:: Prompt ::
Your answer must be an exact copy of the data, without any pictures.

:: Entries supplied ::

========================================================================

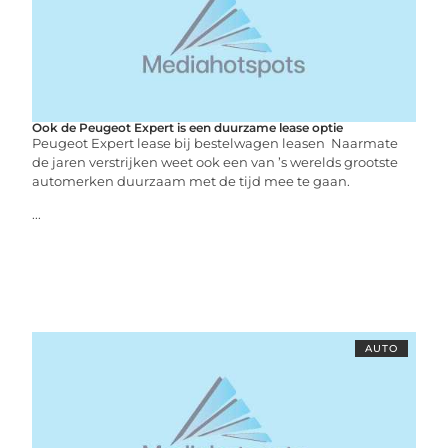
Ook de Peugeot Expert is een duurzame lease optie
Peugeot Expert lease bij bestelwagen leasen Naarmate
de jaren verstrijken weet ook een van ’s werelds grootste
automerken duurzaam met de tijd mee te gaan.
...
AUTO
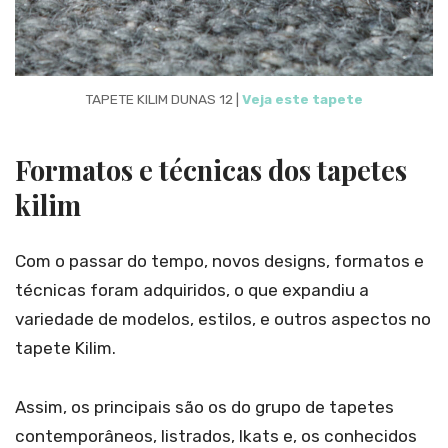
TAPETE KILIM DUNAS 12 |
Veja este tapete
Formatos e técnicas dos tapetes
kilim
Com o passar do tempo, novos designs, formatos e
técnicas foram adquiridos, o que expandiu a
variedade de modelos, estilos, e outros aspectos no
tapete Kilim.
Assim, os principais são os do grupo de tapetes
contemporâneos, listrados, Ikats e, os conhecidos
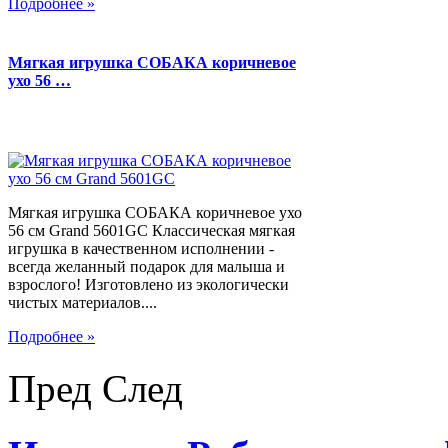
Подробнее »
Мягкая игрушка СОБАКА коричневое
ухо 56 …
Мягкая игрушка СОБАКА коричневое ухо
56 см Grand 5601GC Классическая мягкая
игрушка в качественном исполнении -
всегда желанный подарок для малыша и
взрослого! Изготовлено из экологически
чистых материалов....
Подробнее »
Пред
След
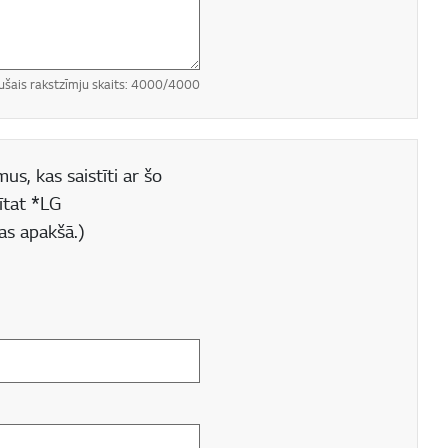
ušais rakstzīmju skaits:
4000
/4000
us, kas saistīti ar šo
ītat *LG
as apakšā.)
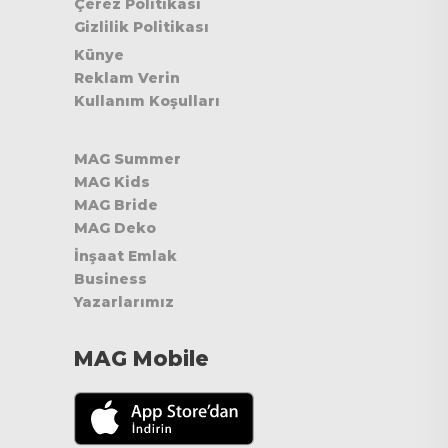
Çerez Politikası
Gizlilik Politikası
Künye
Reklam Verin
Kullanım Koşulları
MAG Summer
MAG Kids
MAG Bride
MAG Deko
İnşaat Emlak
Business
Yazarlarımız
MAG Mobile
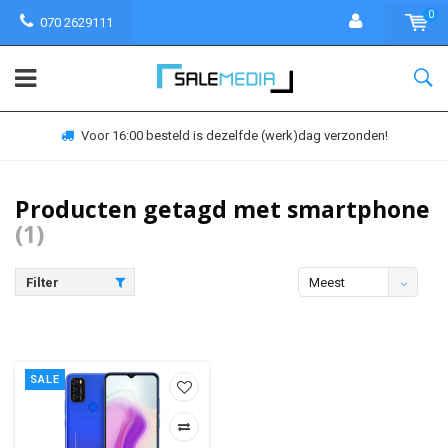
0
070 2629111
Voor 16:00 besteld is dezelfde (werk)dag verzonden!
Producten getagd met smartphone
(1)
Filter
Meest
bekeken
SALE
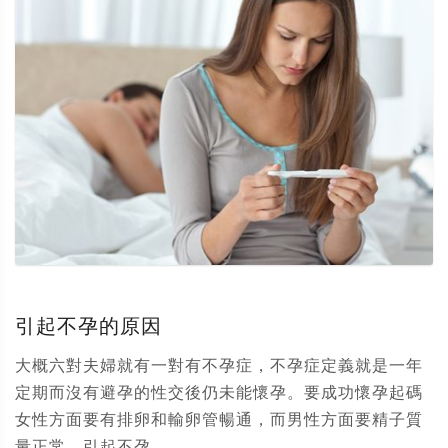
引起不孕的原因
大概六對夫婦就有一對有不孕症，不孕症定義就是一年
定期而沒有避孕的性交後仍未能懷孕。要成功懷孕起碼
女性方面要有排卵和輸卵管暢通，而男性方面要精子質
量正常。引起不孕...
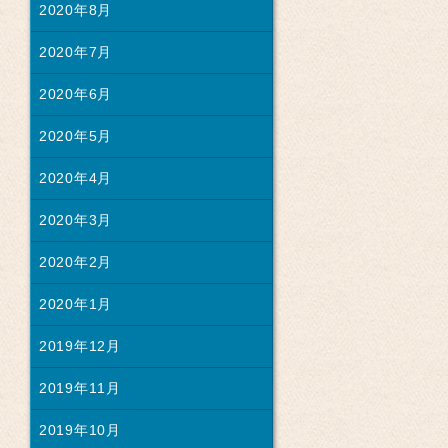
2020年8月
2020年7月
2020年6月
2020年5月
2020年4月
2020年3月
2020年2月
2020年1月
2019年12月
2019年11月
2019年10月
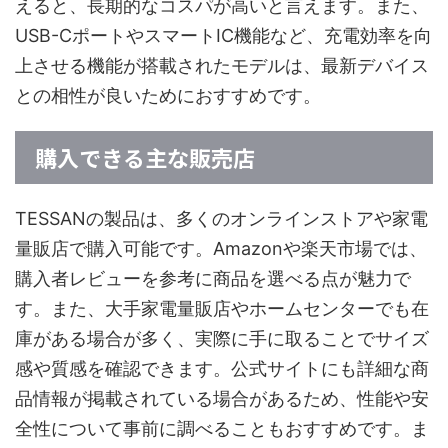
えると、長期的なコスパが高いと言えます。また、
USB-CポートやスマートIC機能など、充電効率を向
上させる機能が搭載されたモデルは、最新デバイス
との相性が良いためにおすすめです。
購入できる主な販売店
TESSANの製品は、多くのオンラインストアや家電
量販店で購入可能です。Amazonや楽天市場では、
購入者レビューを参考に商品を選べる点が魅力で
す。また、大手家電量販店やホームセンターでも在
庫がある場合が多く、実際に手に取ることでサイズ
感や質感を確認できます。公式サイトにも詳細な商
品情報が掲載されている場合があるため、性能や安
全性について事前に調べることもおすすめです。ま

========================================================================

:: Worked solution ::
Ook de Peugeot Expert is een duurzame lease optie
Peugeot Expert lease bij bestelwagen leasen Naarmate
de jaren verstrijken weet ook een van ’s werelds grootste
automerken duurzaam met de tijd mee te gaan.
...
AUTO
TAPETE KILIM DUNAS 12 |
Veja este tapete
Formatos e técnicas dos tapetes
kilim
Com o passar do tempo, novos designs, formatos e
técnicas foram adquiridos, o que expandiu a
variedade de modelos, estilos, e outros aspectos no
tapete Kilim.
Assim, os principais são os do grupo de tapetes
contemporâneos, listrados, Ikats e, os conhecidos
Подробнее »
Мягкая игрушка СОБАКА коричневое
ухо 56 …
Мягкая игрушка СОБАКА коричневое ухо
56 см Grand 5601GC Классическая мягкая
игрушка в качественном исполнении -
всегда желанный подарок для малыша и
взрослого! Изготовлено из экологически
чистых материалов....
Подробнее »
Пред
След
ušais rakstzīmju skaits:
4000
/4000
us, kas saistīti ar šo
ītat *LG
as apakšā.)
Çerez Politikası
Gizlilik Politikası
Künye
Reklam Verin
Kullanım Koşulları
MAG Summer
MAG Kids
MAG Bride
MAG Deko
İnşaat Emlak
Business
Yazarlarımız
MAG Mobile
0
070 2629111
Voor 16:00 besteld is dezelfde (werk)dag verzonden!
Producten getagd met smartphone
(1)
Filter
Meest
bekeken
SALE
引起不孕的原因
大概六對夫婦就有一對有不孕症，不孕症定義就是一年
定期而沒有避孕的性交後仍未能懷孕。要成功懷孕起碼
女性方面要有排卵和輸卵管暢通，而男性方面要精子質
量正常。引起不孕...
2020年8月
2020年7月
2020年6月
2020年5月
2020年4月
2020年3月
2020年2月
2020年1月
2019年12月
2019年11月
2019年10月
えると、長期的なコスパが高いと言えます。また、
USB-CポートやスマートIC機能など、充電効率を向
上させる機能が搭載されたモデルは、最新デバイス
との相性が良いためにおすすめです。
購入できる主な販売店
TESSANの製品は、多くのオンラインストアや家電
量販店で購入可能です。Amazonや楽天市場では、
購入者レビューを参考に商品を選べる点が魅力で
す。また、大手家電量販店やホームセンターでも在
庫がある場合が多く、実際に手に取ることでサイズ
感や質感を確認できます。公式サイトにも詳細な商
品情報が掲載されている場合があるため、性能や安
全性について事前に調べることもおすすめです。ま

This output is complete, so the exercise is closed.